Poster Presentation Australasian RNA Biology and Biotechnology Association 2024 Conference

Unlocking the Hidden World of RNA Isoforms: Insights from Long-Read Single-Cell Sequencing in Neurogenesis (#157)

Sefi Prawer 1 , Yupei You 2 , Anran Li 1 , Manveer Chauhan 1 , Ricardo De Paoli-Iseppi 1 , Michael Clark 1
  1. The University of Melbourne, Melbourne, VIC, Australia
  2. The Walter and Eliza Hall Institute of Medical Research, Melbourne, VIC, Australia

Understanding the expression patterns of specific mRNA isoforms is crucial for unravelling the complexities of development, homeostasis, and disease pathogenesis. Long-read single-cell RNA-sequencing (LR scRNA-seq) allows us to profile both known and novel RNA isoforms at the single-cell level, meaning we can explore how isoform expression varies, both within and between cell types.

We utilized an updated, faster, and more accurate version of our LR scRNA-seq analysis package, FLAMES, to explore isoform expression dynamics in the developing brain. To model the developing neocortex we used cortical organoids and stem cell derived cortical neurons and demonstrate that FLAMES can accurately quantify full-length RNA isoform at single cell resolution. With this information we can identify cell types, including outer radial glial progenitors and somatostatin interneuron subtypes, and map developmental trajectories of maturing and migrating early born neurons.

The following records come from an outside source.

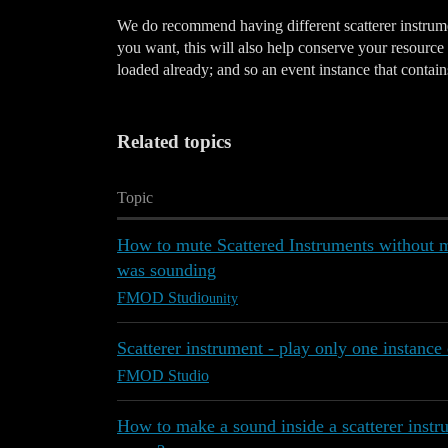
We do recommend having different scatterer instrumen
you want, this will also help conserve your resource 
loaded already; and so an event instance that contains
Related topics
Topic
How to mute Scattered Instruments without mak
was sounding
FMOD Studio
unity
Scatterer instrument - play only one instance 
FMOD Studio
How to make a sound inside a scatterer instr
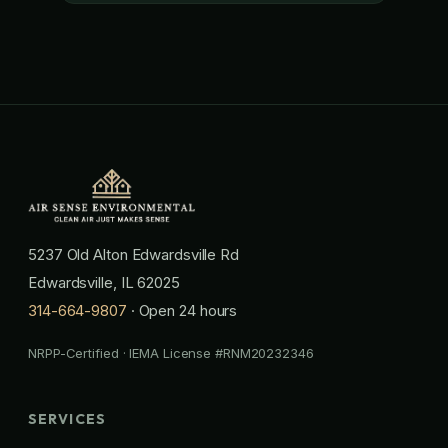
5237 Old Alton Edwardsville Rd
Edwardsville, IL 62025
314-664-9807
· Open 24 hours
NRPP-Certified · IEMA License #RNM20232346
SERVICES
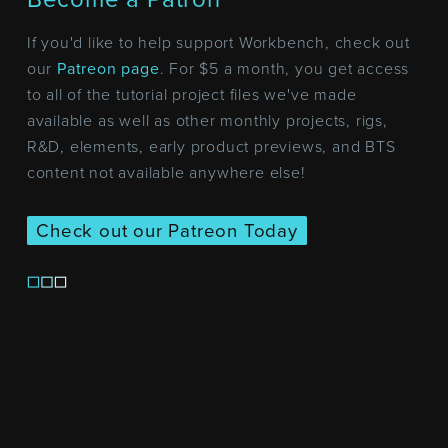
If you'd like to help support Workbench, check out
our
Patreon page
. For $5 a month, you get access
to all of the tutorial project files we've made
available as well as other monthly projects, rigs,
R&D, elements, early product previews, and BTS
content not available anywhere else!
Check out our Patreon Today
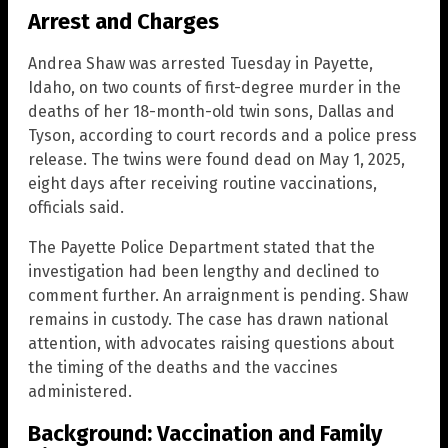
Arrest and Charges
Andrea Shaw was arrested Tuesday in Payette,
Idaho, on two counts of first-degree murder in the
deaths of her 18-month-old twin sons, Dallas and
Tyson, according to court records and a police press
release. The twins were found dead on May 1, 2025,
eight days after receiving routine vaccinations,
officials said.
The Payette Police Department stated that the
investigation had been lengthy and declined to
comment further. An arraignment is pending. Shaw
remains in custody. The case has drawn national
attention, with advocates raising questions about
the timing of the deaths and the vaccines
administered.
Background: Vaccination and Family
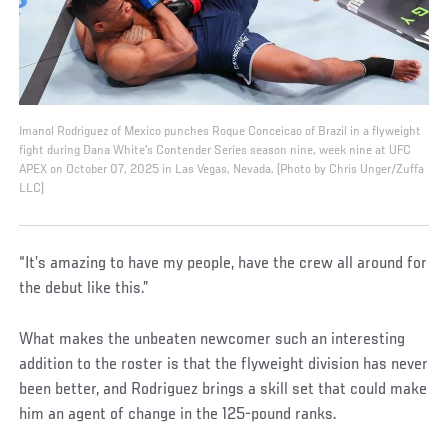
Imanol Rodriguez of Mexico punches Roque Conceicao of Brazil in a flyweight
fight during Dana White's Contender Series season nine, week nine at UFC
APEX on October 07, 2025 in Las Vegas, Nevada. (Photo by Chris Unger/Zuffa
LLC)
“It’s amazing to have my people, have the crew all around for
the debut like this.”
What makes the unbeaten newcomer such an interesting
addition to the roster is that the flyweight division has never
been better, and Rodriguez brings a skill set that could make
him an agent of change in the 125-pound ranks.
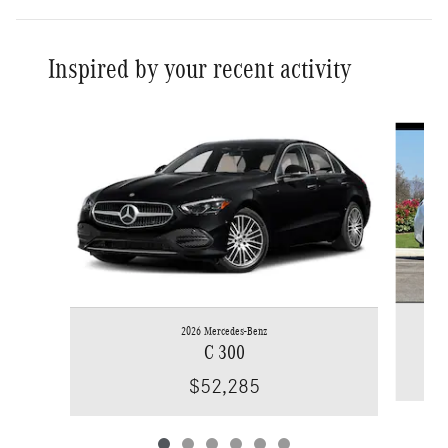
Inspired by your recent activity
Slide 1 of 6
2026 Mercedes-Benz
C 300
$52,285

Our analysis identified over 178,000 unique isoforms, including more than 10,000 previously unknown. We discovered thousands of differentially expressed genes and isoforms associated with synaptic transmission, neuronal projection, axonogenesis, and neuron development, validating the expression quantification obtained from FLAMES. This included cell-type-specific isoform expression, such as in the PKM gene, which expressed different RNA isoforms in stem cell, radial glia and neuronal populations. Finally, we demonstrated that the majority of genes exhibit cell-type-specific isoform expression profiles, underscoring the critical role of isoform dynamics in shaping cellular populations.

Our findings highlight the effectiveness of LR scRNA-seq for isoform-level quantification, especially in elucidating the complexities of brain development. This methodology paves the way for transformative insights into understanding complex developmental systems and diseases.